WHAT IS A LEGAL ACTION?
Law 24.3 states:
"A ball is fairly delivered in respect to the arm if, once the bowler's arm has reached the level of the shoulder in the delivery swing, the elbow joint is not straightened partially or completely from that point until the ball has left the hand.
"This definition shall not debar a bowler from flexing or rotating the wrist in the delivery swing."
WHAT IS A THROW?
"Chucking", as it is commonly called, is when the elbow plays a significant role during the point of delivery.
A straightened elbow can give the bowler the unfair advantage of generating extra speed than if the ball is delivered with a straight arm.
However, most bowlers' arms will straighten because of the sheer forces going through the body at the point of delivery.
The ICC has now set a maximum limit of 15 degrees of flex, which means that no bowler can extend their elbow beyond that level.
WHO SET THE 15 DEGREE LIMIT?
The ICC Cricket Committee commissioned a number of former international cricketers to develop a set of new regulations.
Seven former internationals sat on the panel.
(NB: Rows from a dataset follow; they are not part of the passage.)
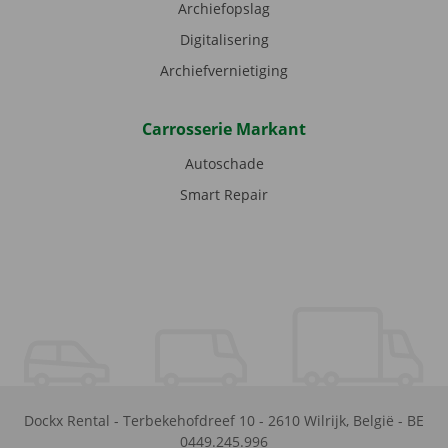
Archiefopslag
Digitalisering
Archiefvernietiging
Carrosserie Markant
Autoschade
Smart Repair
Dockx Rental
-
Terbekehofdreef 10
-
2610
Wilrijk
,
België
-
BE
0449.245.996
They are:
Sunil Gavaskar: Former India batsman now ICC committee member
Michael Holding: Former West Indies fast bowler now cricket commentator
Tim May: Former Australia off spinner now chief executive of FICA, the Federation of International Cricketers' Associations (FICA)
Aravinda de Silva: Former Sri Lanka batsman now national selector
Tony Lewis: Former England captain and chairman of the MCC cricket committee
Angus Fraser: Former England fast bowler now journalist
David Richardson: Former South Africa wicket-keeper now ICC General Manager of Cricket
Their recommendations were supported by the ICC Cricket Committee and then approved by the ICC's Chief Executives Committee.
They were brought into practice on 1 March 2005.
WHY IS 15 DEGREES THE MAXIMUM LEVEL?
"That is the number which biomechanics says that it (straightening) becomes visible," said panel member Fraser.
"It is difficult for the naked eye to see less than 15 degrees in a bowler's action.
BOWLERS REPORTED SINCE MARCH 2005
Harbhajan Singh: India
James Kirtley: England
Jermaine Lawson: West Indies
Pakistan's Shoaib Malik and Shabbir Ahmed reported twice in the past nine months
"We found when the bicep reached the shoulder the amount of bend was around 165 degrees. Very few bowlers can get to 180 degrees because the joint doesn't allow that.
"It's difficult to prevent that happening, but once you go further than 15 degrees you get into an area which is starting to give you an unfair advantage and you are breaking the law."
WHO CAN REPORT A SUSPECT ACTION?
The initial call can only be made by the on-field umpire or the ICC's match referee using the naked eye.
Both the umpire and the match referee will mention the suspect action in their match report, which is then sent to the ICC.
However, neither match official needs to specify the degree of straightening involved.
WHAT HAPPENS NEXT?
The bowler in question will then be given 21 days to report to the ICC's Human Movement Specialist panel.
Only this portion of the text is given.